The European guidelines advocate a goal-oriented treatment approach in pulmonary arterial hypertension (PAH), based on a comprehensive risk assessment instrument, which has been validated in several PAH subgroups. We investigated its discriminatory ability and explored tricuspid annular plane systolic excursion and revised thresholds to improve its predictability within the adult congenital heart disease (CHD) population. In total, 223 adults (42 ± 16 years, 66% women, 68% Eisenmenger) were enrolled from 5 European PAH-CHD expert centers. Patients were classified as low, intermediate, or high risk at the baseline visit and at follow-up within 4 to 18 months. By the general PAH guidelines instrument, survival did not differ between the risk groups (p-value not significant), mostly because of the skewed group distribution.

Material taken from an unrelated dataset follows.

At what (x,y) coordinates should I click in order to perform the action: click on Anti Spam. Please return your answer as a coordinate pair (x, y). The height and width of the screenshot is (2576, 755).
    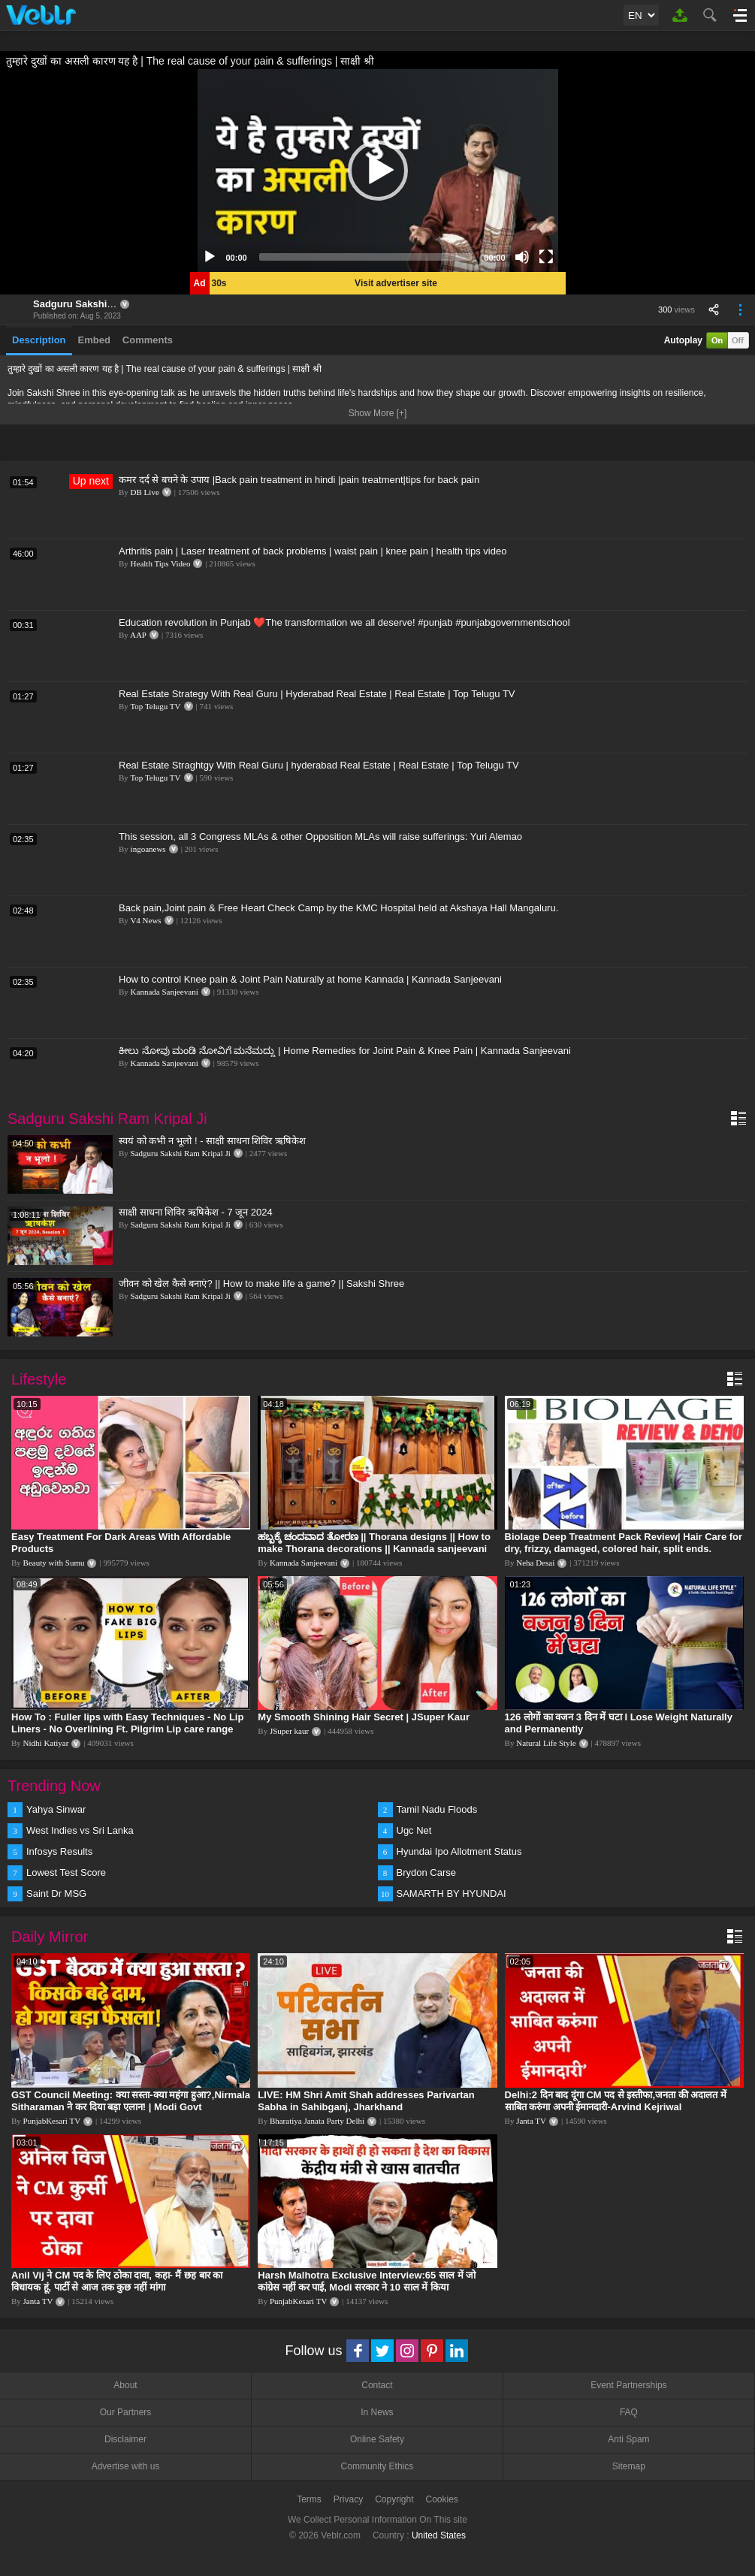     Looking at the image, I should click on (628, 2439).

Reclassifying patients using revised thresholds for N-terminal pro-brain natriuretic peptide and 6-minute walk distance (i.e., low, intermediate, and high as <500, 500 to 1,400, >1,400 ng/L and >400, and 165 to 400 and <165 m, respectively) and use of tricuspid annular plane systolic excursion (low, intermediate, and high as >20, 16 to 20, and <16 mm, respectively) significantly improved the discrimination between the risk groups at baseline and follow-up (p = 0.001, receiver operating characteristic increase from 0.648 to 0.701), reclassifying 64 patients (29%). Irrespective of follow-up risk group, survival was better for patients with higher proportions of low-risk variables. Improvement to a low-risk profile at a median of 9 months of follow-up provided improved survival compared with the survival of patients who remained in the low-risk group. In conclusion, the external validity of general risk instrument for PAH appeared to be of limited discriminatory value in patients with PAH-CHD. We propose a refined risk instrument with improved discrimination for PAH-CHD.

Keywords: adult congenital heart disease; guidelines; pulmonary arterial hypertension; risk stratification.